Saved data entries
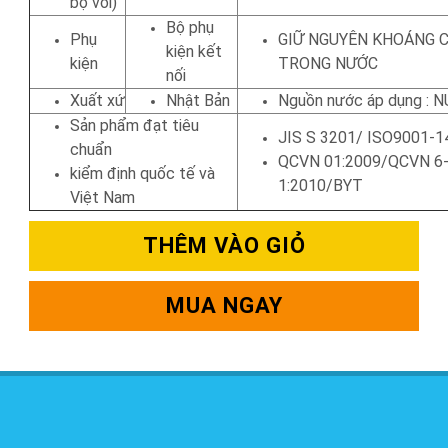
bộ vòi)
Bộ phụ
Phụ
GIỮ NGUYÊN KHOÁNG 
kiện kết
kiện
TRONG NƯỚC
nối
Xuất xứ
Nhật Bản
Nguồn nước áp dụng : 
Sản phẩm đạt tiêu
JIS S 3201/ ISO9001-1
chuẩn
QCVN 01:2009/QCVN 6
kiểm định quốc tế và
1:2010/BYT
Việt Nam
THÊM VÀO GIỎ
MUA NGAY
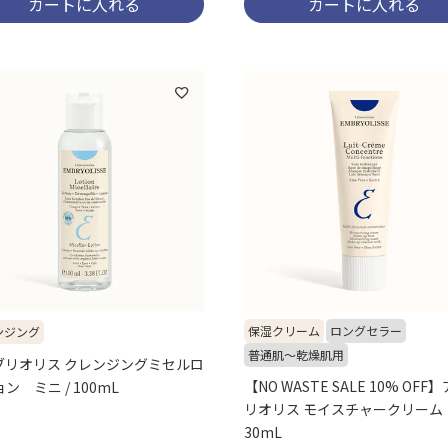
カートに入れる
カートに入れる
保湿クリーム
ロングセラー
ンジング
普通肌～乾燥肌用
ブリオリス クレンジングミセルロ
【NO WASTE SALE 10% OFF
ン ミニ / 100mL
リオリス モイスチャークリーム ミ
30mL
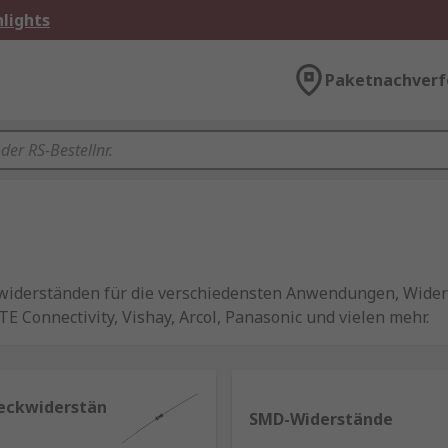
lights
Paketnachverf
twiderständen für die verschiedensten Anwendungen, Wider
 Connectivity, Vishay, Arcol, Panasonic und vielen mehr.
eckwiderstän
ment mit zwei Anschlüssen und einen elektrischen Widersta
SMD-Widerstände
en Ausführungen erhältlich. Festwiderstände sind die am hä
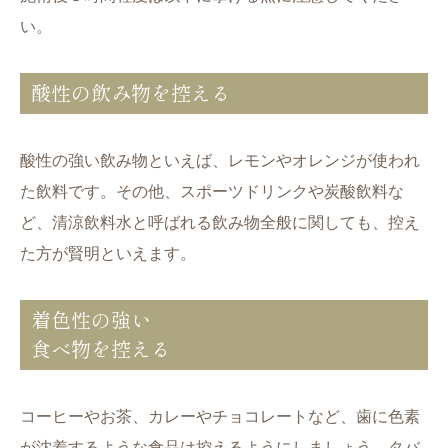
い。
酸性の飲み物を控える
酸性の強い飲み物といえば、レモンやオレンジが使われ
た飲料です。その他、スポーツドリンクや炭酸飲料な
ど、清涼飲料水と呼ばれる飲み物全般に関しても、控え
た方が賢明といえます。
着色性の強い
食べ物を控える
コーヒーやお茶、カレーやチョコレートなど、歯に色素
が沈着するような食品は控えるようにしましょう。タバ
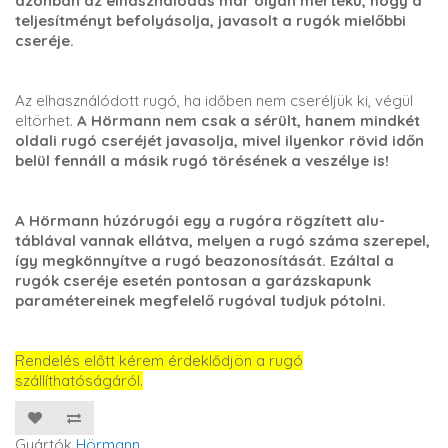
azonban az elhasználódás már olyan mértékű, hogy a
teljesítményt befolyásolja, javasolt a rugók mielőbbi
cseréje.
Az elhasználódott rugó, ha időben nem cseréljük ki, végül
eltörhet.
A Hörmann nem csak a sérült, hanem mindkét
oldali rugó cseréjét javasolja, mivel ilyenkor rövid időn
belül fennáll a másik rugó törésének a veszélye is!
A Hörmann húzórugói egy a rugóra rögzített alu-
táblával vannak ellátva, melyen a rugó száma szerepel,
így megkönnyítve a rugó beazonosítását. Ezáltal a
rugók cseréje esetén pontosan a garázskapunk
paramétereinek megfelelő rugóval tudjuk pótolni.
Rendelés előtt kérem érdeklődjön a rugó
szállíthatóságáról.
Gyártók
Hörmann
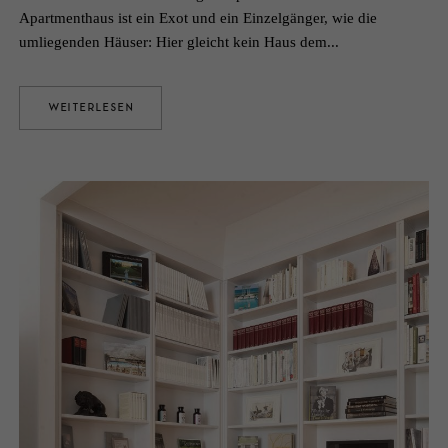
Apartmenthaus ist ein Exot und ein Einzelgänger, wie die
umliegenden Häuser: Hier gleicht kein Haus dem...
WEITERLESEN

- _INSTRUCTIONS TO FOLLOW_:
Transcribe the records word for word and include no pictures.

- _WRITTEN SOLUTION_:
bộ vòi)
Bộ phụ
Phụ
GIỮ NGUYÊN KHOÁNG 
kiện kết
kiện
TRONG NƯỚC
nối
Xuất xứ
Nhật Bản
Nguồn nước áp dụng : 
Sản phẩm đạt tiêu
JIS S 3201/ ISO9001-1
chuẩn
QCVN 01:2009/QCVN 6
kiểm định quốc tế và
1:2010/BYT
Việt Nam
THÊM VÀO GIỎ
MUA NGAY
カートに入れる
カートに入れる
保湿クリーム
ロングセラー
ンジング
普通肌～乾燥肌用
ブリオリス クレンジングミセルロ
【NO WASTE SALE 10% OFF
ン ミニ / 100mL
リオリス モイスチャークリーム ミ
30mL
lights
Paketnachverf
twiderständen für die verschiedensten Anwendungen, Wider
 Connectivity, Vishay, Arcol, Panasonic und vielen mehr.
eckwiderstän
ment mit zwei Anschlüssen und einen elektrischen Widersta
SMD-Widerstände
en Ausführungen erhältlich. Festwiderstände sind die am hä
い。
酸性の飲み物を控える
酸性の強い飲み物といえば、レモンやオレンジが使われ
た飲料です。その他、スポーツドリンクや炭酸飲料な
ど、清涼飲料水と呼ばれる飲み物全般に関しても、控え
た方が賢明といえます。
着色性の強い
食べ物を控える
コーヒーやお茶、カレーやチョコレートなど、歯に色素
が沈着するような食品は控えるようにしましょう。タバ
azonban az elhasználódás már olyan mértékű, hogy a
teljesítményt befolyásolja, javasolt a rugók mielőbbi
cseréje.
Az elhasználódott rugó, ha időben nem cseréljük ki, végül
eltörhet.
A Hörmann nem csak a sérült, hanem mindkét
oldali rugó cseréjét javasolja, mivel ilyenkor rövid időn
belül fennáll a másik rugó törésének a veszélye is!
A Hörmann húzórugói egy a rugóra rögzített alu-
táblával vannak ellátva, melyen a rugó száma szerepel,
így megkönnyítve a rugó beazonosítását. Ezáltal a
rugók cseréje esetén pontosan a garázskapunk
paramétereinek megfelelő rugóval tudjuk pótolni.
Rendelés előtt kérem érdeklődjön a rugó
szállíthatóságáról.
Gyártók
Hörmann
Apartmenthaus ist ein Exot und ein Einzelgänger, wie die
umliegenden Häuser: Hier gleicht kein Haus dem...
WEITERLESEN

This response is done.